# Pricing for carvings



## jakedesnake048

Hello what is the general rules for carvings - do most of you go by board feet or detail etc. Thanks any help with this would be greatly appreciated!


----------



## carvinmark

I have a hard time with this also. Some people I know charge by the foot (125-175). My carvings usually sell for whatever the market will bring. I sold an 8' tall Eagle for $7,800.00, but I had over 150 hours in it. I sold a 7' bear for 500.00. I have several that I will not sell because nobody wants to pay my price.
I tried to carve with less detail so I could compete with cheaper prices but I am not happy putting lesser quality carvings out that everyone knows I carved, all thou
I do have a cheap style of mushroom that sells for $25.00 and they usually sell fast. These are about a foot tall and take me about 20 minutes.
Detail is what takes time and everyone wants lots of detail but nobody wants to payfor it.


----------



## arbadacarba

There's a great book out called "The art of Chainsaw Carving " Have a look at some of the carving in there and its better than 80% of the other artwork I run across. Price is a combination of detail and uniqueness. I just commissioned a friend of mine to do a very simple carving of a canoe with a figure bent against the wind and rain in plaque form. It will be entirely unique and relative to a particular site and will therefore be priceless to the person I am giving it to. We have another carver who is gaining a following who switched to Celtic traditional carving as he is non-native. All of us would buy one of his pieces in a heartbeat as you simply can't find that sort of thing in high quality. There are hundreds of different avenues to explore,- just make sure that you constantly challenge yourself to be the best and you'll be able to set your own prices.

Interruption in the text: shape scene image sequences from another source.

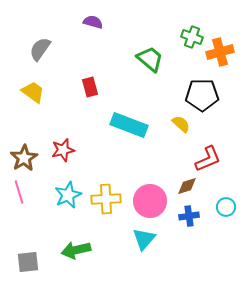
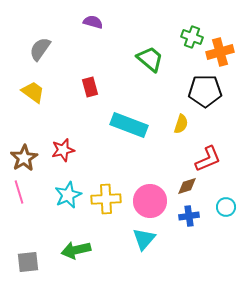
black pentagon: moved 3 px right, 4 px up
yellow semicircle: rotated 66 degrees clockwise
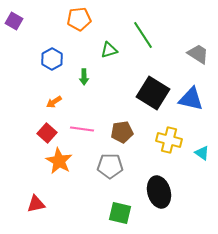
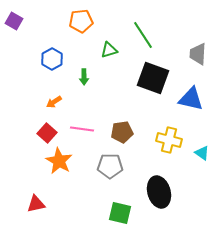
orange pentagon: moved 2 px right, 2 px down
gray trapezoid: rotated 120 degrees counterclockwise
black square: moved 15 px up; rotated 12 degrees counterclockwise
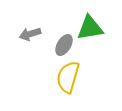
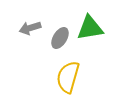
gray arrow: moved 6 px up
gray ellipse: moved 4 px left, 7 px up
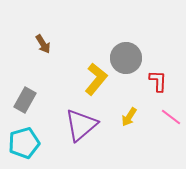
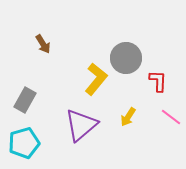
yellow arrow: moved 1 px left
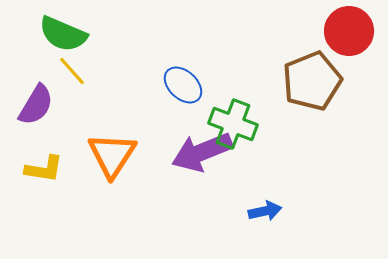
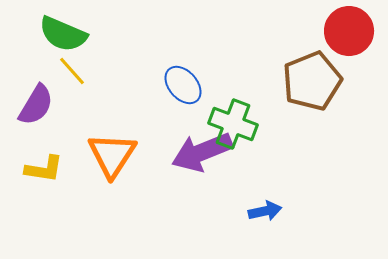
blue ellipse: rotated 6 degrees clockwise
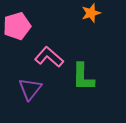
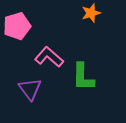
purple triangle: rotated 15 degrees counterclockwise
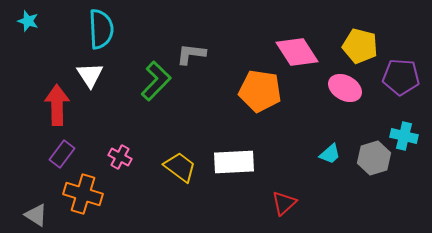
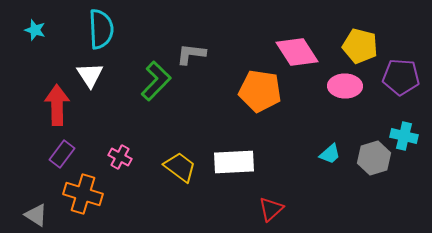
cyan star: moved 7 px right, 9 px down
pink ellipse: moved 2 px up; rotated 28 degrees counterclockwise
red triangle: moved 13 px left, 6 px down
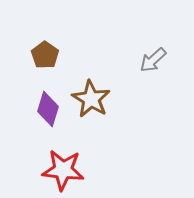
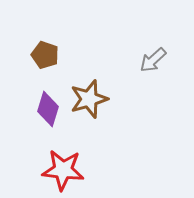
brown pentagon: rotated 16 degrees counterclockwise
brown star: moved 2 px left; rotated 24 degrees clockwise
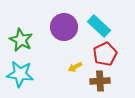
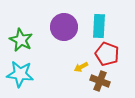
cyan rectangle: rotated 50 degrees clockwise
red pentagon: moved 2 px right; rotated 25 degrees counterclockwise
yellow arrow: moved 6 px right
brown cross: rotated 24 degrees clockwise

I know this doesn't really answer your question directly, but there is far too much poor imitation out there and if you have any artistic talent it will become soul destroying if you go that route. 


My own favourite from the book is an entire tree stump carved into a highback chair with a cubbyhole for a dog carved out underneath the seat. Very simple, but an extremely powerful statement!


----------



## TreeTarget

*...all in the details...*

If there is one thing that will spell doom for any endeavor I put myself to, it would be details.
Call it perfectionist, anal or OCD...either way, I usually end up spending alot more time on things, trying to get the details right, than I should.


----------



## lumberjackchef

jakedesnake048 said:


> Hello what is the general rules for carvings - do most of you go by board feet or detail etc. Thanks any help with this would be greatly appreciated!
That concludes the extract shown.